(AVAILABLE DATA begins)

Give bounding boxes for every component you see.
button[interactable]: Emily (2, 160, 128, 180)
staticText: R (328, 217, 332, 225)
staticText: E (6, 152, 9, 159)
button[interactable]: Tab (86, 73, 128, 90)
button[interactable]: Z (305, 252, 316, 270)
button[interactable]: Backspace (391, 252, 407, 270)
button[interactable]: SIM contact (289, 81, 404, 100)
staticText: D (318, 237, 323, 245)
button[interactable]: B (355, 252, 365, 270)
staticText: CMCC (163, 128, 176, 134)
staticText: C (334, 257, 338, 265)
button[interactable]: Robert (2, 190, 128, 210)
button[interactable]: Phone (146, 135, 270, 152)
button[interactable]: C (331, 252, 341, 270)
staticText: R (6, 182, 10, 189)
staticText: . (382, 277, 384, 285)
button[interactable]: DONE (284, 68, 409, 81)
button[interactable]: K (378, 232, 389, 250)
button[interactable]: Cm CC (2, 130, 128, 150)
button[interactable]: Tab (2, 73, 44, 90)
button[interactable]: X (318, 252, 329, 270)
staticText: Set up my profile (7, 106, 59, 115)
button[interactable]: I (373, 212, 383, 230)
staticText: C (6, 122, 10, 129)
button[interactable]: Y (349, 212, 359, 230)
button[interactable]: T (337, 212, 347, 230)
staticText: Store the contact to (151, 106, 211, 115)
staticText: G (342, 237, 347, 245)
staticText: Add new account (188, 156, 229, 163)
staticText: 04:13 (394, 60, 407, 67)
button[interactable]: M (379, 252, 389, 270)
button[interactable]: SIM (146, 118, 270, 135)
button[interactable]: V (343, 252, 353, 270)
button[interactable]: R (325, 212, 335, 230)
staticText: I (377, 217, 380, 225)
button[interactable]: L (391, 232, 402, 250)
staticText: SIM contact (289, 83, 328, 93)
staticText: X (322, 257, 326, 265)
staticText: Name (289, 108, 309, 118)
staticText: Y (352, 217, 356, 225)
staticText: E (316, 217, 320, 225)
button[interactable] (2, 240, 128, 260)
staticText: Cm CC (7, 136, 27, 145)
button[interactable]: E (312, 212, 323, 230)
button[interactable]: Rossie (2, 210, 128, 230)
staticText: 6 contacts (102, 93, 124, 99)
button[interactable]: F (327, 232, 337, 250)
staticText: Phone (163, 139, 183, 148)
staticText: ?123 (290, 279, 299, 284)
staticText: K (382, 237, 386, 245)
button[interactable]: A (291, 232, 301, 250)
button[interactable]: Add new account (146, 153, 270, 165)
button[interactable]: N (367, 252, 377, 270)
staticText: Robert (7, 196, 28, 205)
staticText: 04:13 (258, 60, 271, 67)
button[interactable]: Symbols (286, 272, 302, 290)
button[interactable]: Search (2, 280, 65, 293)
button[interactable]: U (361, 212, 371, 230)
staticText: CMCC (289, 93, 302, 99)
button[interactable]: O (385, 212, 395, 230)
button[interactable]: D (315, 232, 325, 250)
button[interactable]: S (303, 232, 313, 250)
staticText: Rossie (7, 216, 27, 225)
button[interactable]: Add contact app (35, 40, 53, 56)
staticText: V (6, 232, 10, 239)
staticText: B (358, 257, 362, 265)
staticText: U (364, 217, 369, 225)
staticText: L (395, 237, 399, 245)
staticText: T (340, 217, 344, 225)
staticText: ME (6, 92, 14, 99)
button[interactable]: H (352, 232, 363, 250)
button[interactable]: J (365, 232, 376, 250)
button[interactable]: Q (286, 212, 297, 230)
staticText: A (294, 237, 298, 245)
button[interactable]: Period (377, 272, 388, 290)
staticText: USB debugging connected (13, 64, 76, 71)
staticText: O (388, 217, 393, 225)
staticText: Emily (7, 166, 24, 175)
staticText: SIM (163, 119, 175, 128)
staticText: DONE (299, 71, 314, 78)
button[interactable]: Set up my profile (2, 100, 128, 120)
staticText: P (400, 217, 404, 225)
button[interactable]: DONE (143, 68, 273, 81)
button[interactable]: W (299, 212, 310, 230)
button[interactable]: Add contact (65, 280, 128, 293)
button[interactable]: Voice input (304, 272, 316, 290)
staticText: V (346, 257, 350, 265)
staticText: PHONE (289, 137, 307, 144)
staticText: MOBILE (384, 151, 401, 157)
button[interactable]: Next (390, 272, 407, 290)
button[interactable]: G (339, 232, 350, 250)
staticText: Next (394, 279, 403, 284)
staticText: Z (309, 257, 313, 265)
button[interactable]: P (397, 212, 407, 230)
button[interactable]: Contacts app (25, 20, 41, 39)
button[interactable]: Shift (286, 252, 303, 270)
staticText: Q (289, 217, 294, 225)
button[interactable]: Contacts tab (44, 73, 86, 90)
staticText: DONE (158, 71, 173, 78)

(AVAILABLE DATA ends)

An exact transcript of all the records is the expected result.

TASK ANSWER:
Give bounding boxes for every component you see.
button[interactable]: Emily (2, 160, 128, 180)
staticText: R (328, 217, 332, 225)
staticText: E (6, 152, 9, 159)
button[interactable]: Tab (86, 73, 128, 90)
button[interactable]: Z (305, 252, 316, 270)
button[interactable]: Backspace (391, 252, 407, 270)
button[interactable]: SIM contact (289, 81, 404, 100)
staticText: D (318, 237, 323, 245)
button[interactable]: B (355, 252, 365, 270)
staticText: CMCC (163, 128, 176, 134)
staticText: C (334, 257, 338, 265)
button[interactable]: Robert (2, 190, 128, 210)
button[interactable]: Phone (146, 135, 270, 152)
button[interactable]: C (331, 252, 341, 270)
staticText: R (6, 182, 10, 189)
staticText: . (382, 277, 384, 285)
button[interactable]: DONE (284, 68, 409, 81)
button[interactable]: K (378, 232, 389, 250)
button[interactable]: Cm CC (2, 130, 128, 150)
button[interactable]: Tab (2, 73, 44, 90)
button[interactable]: X (318, 252, 329, 270)
staticText: Set up my profile (7, 106, 59, 115)
button[interactable]: I (373, 212, 383, 230)
staticText: C (6, 122, 10, 129)
button[interactable]: Y (349, 212, 359, 230)
button[interactable]: T (337, 212, 347, 230)
staticText: Store the contact to (151, 106, 211, 115)
staticText: G (342, 237, 347, 245)
staticText: Add new account (188, 156, 229, 163)
staticText: 04:13 (394, 60, 407, 67)
button[interactable]: M (379, 252, 389, 270)
button[interactable]: SIM (146, 118, 270, 135)
button[interactable]: V (343, 252, 353, 270)
button[interactable]: R (325, 212, 335, 230)
staticText: I (377, 217, 380, 225)
button[interactable]: L (391, 232, 402, 250)
staticText: SIM contact (289, 83, 328, 93)
staticText: X (322, 257, 326, 265)
staticText: Name (289, 108, 309, 118)
staticText: Y (352, 217, 356, 225)
staticText: E (316, 217, 320, 225)
button[interactable] (2, 240, 128, 260)
staticText: Cm CC (7, 136, 27, 145)
button[interactable]: E (312, 212, 323, 230)
button[interactable]: Rossie (2, 210, 128, 230)
staticText: 6 contacts (102, 93, 124, 99)
button[interactable]: F (327, 232, 337, 250)
staticText: Phone (163, 139, 183, 148)
staticText: ?123 (290, 279, 299, 284)
staticText: K (382, 237, 386, 245)
button[interactable]: A (291, 232, 301, 250)
button[interactable]: Add new account (146, 153, 270, 165)
button[interactable]: N (367, 252, 377, 270)
staticText: Robert (7, 196, 28, 205)
staticText: 04:13 (258, 60, 271, 67)
button[interactable]: Symbols (286, 272, 302, 290)
button[interactable]: Search (2, 280, 65, 293)
button[interactable]: U (361, 212, 371, 230)
staticText: CMCC (289, 93, 302, 99)
button[interactable]: O (385, 212, 395, 230)
button[interactable]: D (315, 232, 325, 250)
button[interactable]: S (303, 232, 313, 250)
staticText: Rossie (7, 216, 27, 225)
button[interactable]: Add contact app (35, 40, 53, 56)
staticText: V (6, 232, 10, 239)
staticText: B (358, 257, 362, 265)
staticText: U (364, 217, 369, 225)
staticText: L (395, 237, 399, 245)
staticText: T (340, 217, 344, 225)
staticText: ME (6, 92, 14, 99)
button[interactable]: H (352, 232, 363, 250)
button[interactable]: J (365, 232, 376, 250)
button[interactable]: Q (286, 212, 297, 230)
staticText: A (294, 237, 298, 245)
button[interactable]: Period (377, 272, 388, 290)
staticText: USB debugging connected (13, 64, 76, 71)
staticText: O (388, 217, 393, 225)
staticText: Emily (7, 166, 24, 175)
staticText: SIM (163, 119, 175, 128)
staticText: DONE (299, 71, 314, 78)
button[interactable]: Set up my profile (2, 100, 128, 120)
staticText: P (400, 217, 404, 225)
button[interactable]: DONE (143, 68, 273, 81)
button[interactable]: W (299, 212, 310, 230)
button[interactable]: Add contact (65, 280, 128, 293)
button[interactable]: Voice input (304, 272, 316, 290)
staticText: V (346, 257, 350, 265)
staticText: PHONE (289, 137, 307, 144)
staticText: MOBILE (384, 151, 401, 157)
button[interactable]: Next (390, 272, 407, 290)
button[interactable]: G (339, 232, 350, 250)
staticText: Next (394, 279, 403, 284)
staticText: Z (309, 257, 313, 265)
button[interactable]: P (397, 212, 407, 230)
button[interactable]: Contacts app (25, 20, 41, 39)
button[interactable]: Shift (286, 252, 303, 270)
staticText: Q (289, 217, 294, 225)
button[interactable]: Contacts tab (44, 73, 86, 90)
staticText: DONE (158, 71, 173, 78)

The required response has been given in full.